IEEE Trans Image Process. 2014 Mar;23(3):1430-41. doi: 10.1109/TIP.2014.2302675.
Supervised machine learning techniques have been applied to multilabel image classification problems with tremendous success. Despite disparate learning mechanisms, their performances heavily rely on the quality of training images. However, the acquisition of training images requires significant efforts from human annotators. This hinders the applications of supervised learning techniques to large scale problems. In this paper, we propose a high-order label correlation driven active learning (HoAL) approach that allows the iterative learning algorithm itself to select the informative example-label pairs from which it learns so as to learn an accurate classifier with less annotation efforts. Four crucial issues are considered by the proposed HoAL: 1) unlike binary cases, the selection granularity for multilabel active learning need to be fined from example to example-label pair; 2) different labels are seldom independent, and label correlations provide critical information for efficient learning; 3) in addition to pair-wise label correlations, high-order label correlations are also informative for multilabel active learning; and 4) since the number of label combinations increases exponentially with respect to the number of labels, an efficient mining method is required to discover informative label correlations. The proposed approach is tested on public data sets, and the empirical results demonstrate its effectiveness.

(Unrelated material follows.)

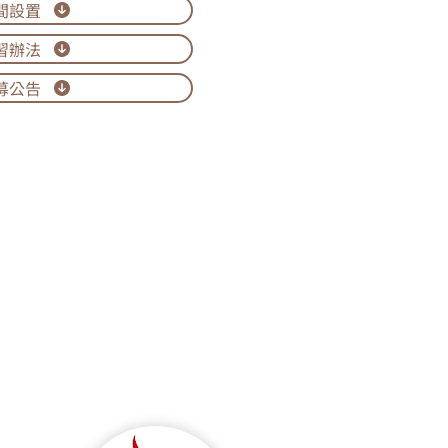
間設置
習辦法
募公告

监督机器学习技术已成功应用于多标签图像分类问题。尽管学习机制不同,但它们的性能严重依赖于训练图像的质量。然而,训练图像的获取需要人类注释者付出巨大的努力。这阻碍了监督学习技术在大规模问题中的应用。在本文中,我们提出了一种高阶标签相关驱动的主动学习(HoAL)方法,该方法允许迭代学习算法本身从其中学习的信息示例-标签对中选择信息示例-标签对,以便用较少的注释工作学习准确的分类器。所提出的 HoAL 考虑了四个关键问题:1)与二进制情况不同,多标签主动学习的选择粒度需要从示例到示例-标签对进行细化;2)不同的标签很少是独立的,标签相关性为有效学习提供了关键信息;3)除了两两标签相关性之外,高阶标签相关性对于多标签主动学习也很有意义;4)由于标签组合的数量随着标签数量呈指数增长,因此需要一种有效的挖掘方法来发现信息性标签相关性。该方法在公共数据集上进行了测试,实验结果证明了其有效性。